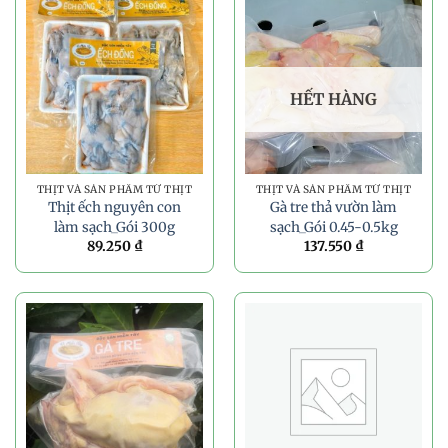
HẾT HÀNG
THỊT VÀ SẢN PHẨM TỪ THỊT
THỊT VÀ SẢN PHẨM TỪ THỊT
Thịt ếch nguyên con
Gà tre thả vườn làm
làm sạch_Gói 300g
sạch_Gói 0.45-0.5kg
89.250
₫
137.550
₫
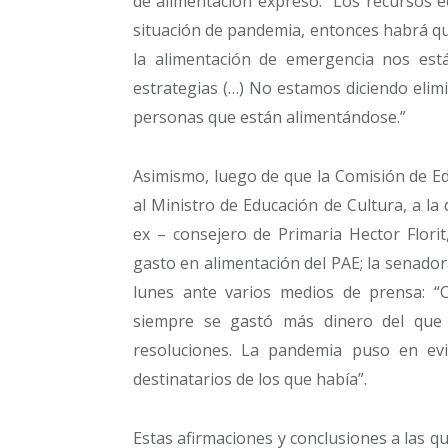
de alimentación expresó: “Los recursos 
situación de pandemia, entonces habrá qu
la alimentación de emergencia nos es
estrategias (…) No estamos diciendo elimi
personas que están alimentándose.”
Asimismo, luego de que la Comisión de Ed
al Ministro de Educación de Cultura, a la 
ex – consejero de Primaria Hector Florit,
gasto en alimentación del PAE; la senadora
lunes ante varios medios de prensa: “Co
siempre se gastó más dinero del que
resoluciones. La pandemia puso en ev
destinatarios de los que había”.
Estas afirmaciones y conclusiones a las qu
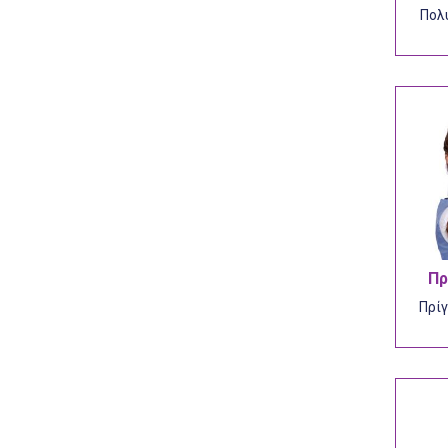
Πολύ
Πρ
Πρίγ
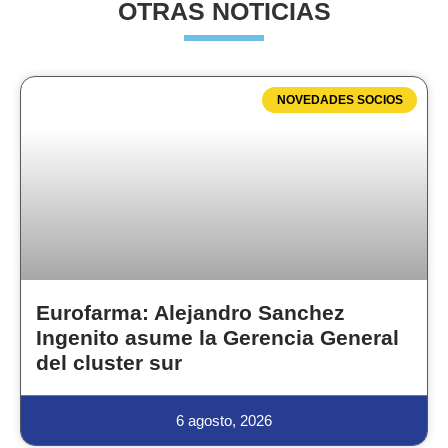
OTRAS NOTICIAS
NOVEDADES SOCIOS
Eurofarma: Alejandro Sanchez
Ingenito asume la Gerencia General
del cluster sur
6 agosto, 2026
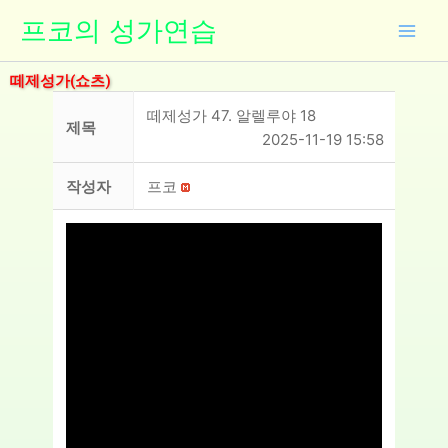
콘
프코의 성가연습
텐
츠
떼제성가(쇼츠)
로
건
떼제성가 47. 알렐루야 18
제목
너
2025-11-19 15:58
뛰
기
작성자
프코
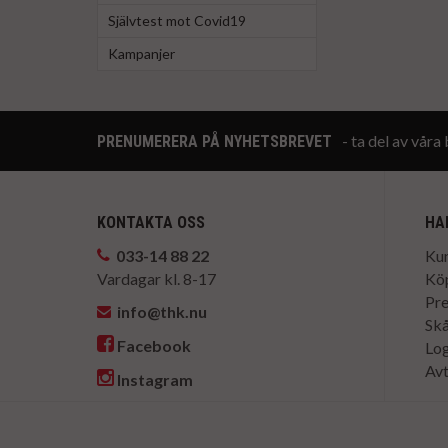
Självtest mot Covid19
Kampanjer
- ta del av vår
PRENUMERERA PÅ NYHETSBREVET
KONTAKTA OSS
HA
033-14 88 22
Kun
Vardagar kl. 8-17
Köp
Pr
info@thk.nu
Skå
Facebook
Log
Avt
Instagram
:::
Find the lines of the material that hold the word "pandemia" and report their count alone.

# Output for this task
2